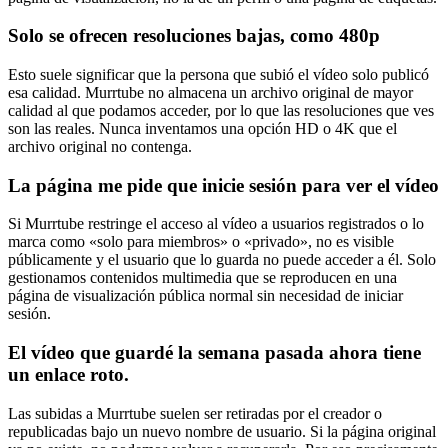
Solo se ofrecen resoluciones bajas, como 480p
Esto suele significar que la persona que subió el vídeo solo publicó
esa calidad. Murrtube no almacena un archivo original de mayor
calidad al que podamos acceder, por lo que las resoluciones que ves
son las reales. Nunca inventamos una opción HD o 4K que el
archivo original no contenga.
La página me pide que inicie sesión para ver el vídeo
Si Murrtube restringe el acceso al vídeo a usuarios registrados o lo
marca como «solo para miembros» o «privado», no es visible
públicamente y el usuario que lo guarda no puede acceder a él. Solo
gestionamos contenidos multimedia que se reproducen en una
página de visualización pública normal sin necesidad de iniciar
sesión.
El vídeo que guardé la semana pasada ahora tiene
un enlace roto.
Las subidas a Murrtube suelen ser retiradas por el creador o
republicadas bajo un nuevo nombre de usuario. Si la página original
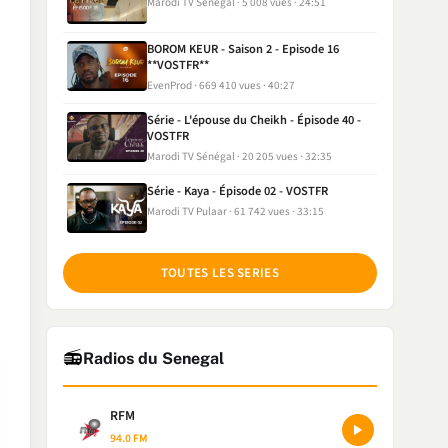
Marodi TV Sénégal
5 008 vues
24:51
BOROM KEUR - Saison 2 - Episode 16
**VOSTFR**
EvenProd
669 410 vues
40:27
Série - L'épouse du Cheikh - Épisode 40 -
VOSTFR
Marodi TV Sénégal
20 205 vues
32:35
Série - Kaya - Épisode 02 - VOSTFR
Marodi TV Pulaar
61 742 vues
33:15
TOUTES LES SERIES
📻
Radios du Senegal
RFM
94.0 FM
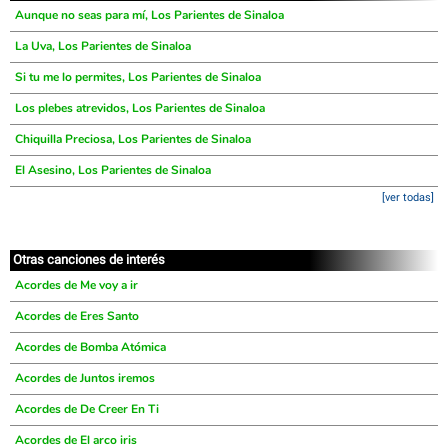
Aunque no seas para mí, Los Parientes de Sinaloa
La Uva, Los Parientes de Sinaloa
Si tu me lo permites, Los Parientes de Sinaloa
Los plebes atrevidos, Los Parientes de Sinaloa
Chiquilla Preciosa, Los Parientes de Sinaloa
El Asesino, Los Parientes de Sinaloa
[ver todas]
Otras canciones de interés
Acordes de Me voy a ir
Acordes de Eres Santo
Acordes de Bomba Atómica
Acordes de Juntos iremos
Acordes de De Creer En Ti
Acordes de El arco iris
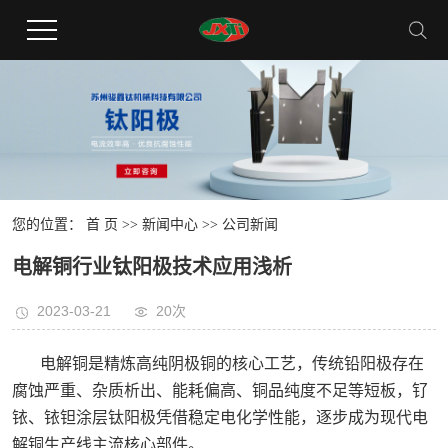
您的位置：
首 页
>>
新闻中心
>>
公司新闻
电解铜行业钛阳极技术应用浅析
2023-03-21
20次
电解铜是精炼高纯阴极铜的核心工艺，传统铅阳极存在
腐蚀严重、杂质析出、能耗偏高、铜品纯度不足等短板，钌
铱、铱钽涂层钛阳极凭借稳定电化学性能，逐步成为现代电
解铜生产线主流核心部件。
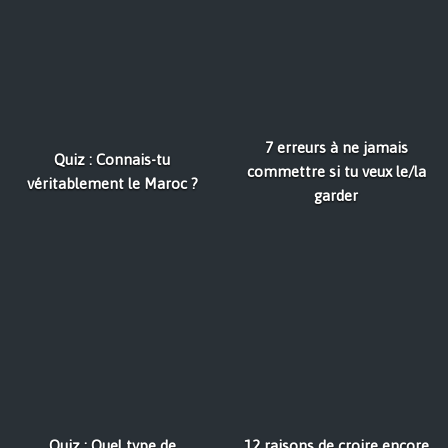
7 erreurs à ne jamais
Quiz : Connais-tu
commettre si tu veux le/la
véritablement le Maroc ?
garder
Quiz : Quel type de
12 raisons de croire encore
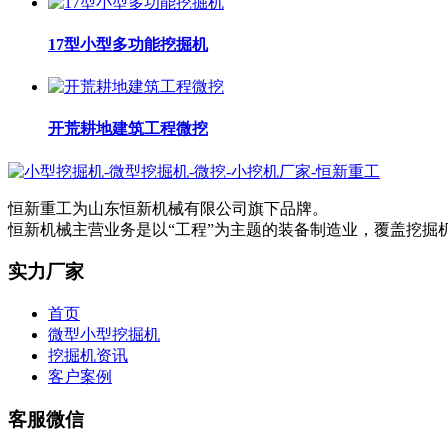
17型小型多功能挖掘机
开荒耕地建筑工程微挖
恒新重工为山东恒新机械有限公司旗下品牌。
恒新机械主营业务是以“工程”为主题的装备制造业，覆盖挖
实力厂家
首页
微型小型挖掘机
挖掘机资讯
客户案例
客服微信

------------

Task instructions: Only one part of the material above is to be transcribed, namely the lines starting with the line that has "son las reales." and going on through the line that has "públicamente y el", exactly as they stand.

Result of this task:
son las reales. Nunca inventamos una opción HD o 4K que el
archivo original no contenga.
La página me pide que inicie sesión para ver el vídeo
Si Murrtube restringe el acceso al vídeo a usuarios registrados o lo
marca como «solo para miembros» o «privado», no es visible
públicamente y el usuario que lo guarda no puede acceder a él. Solo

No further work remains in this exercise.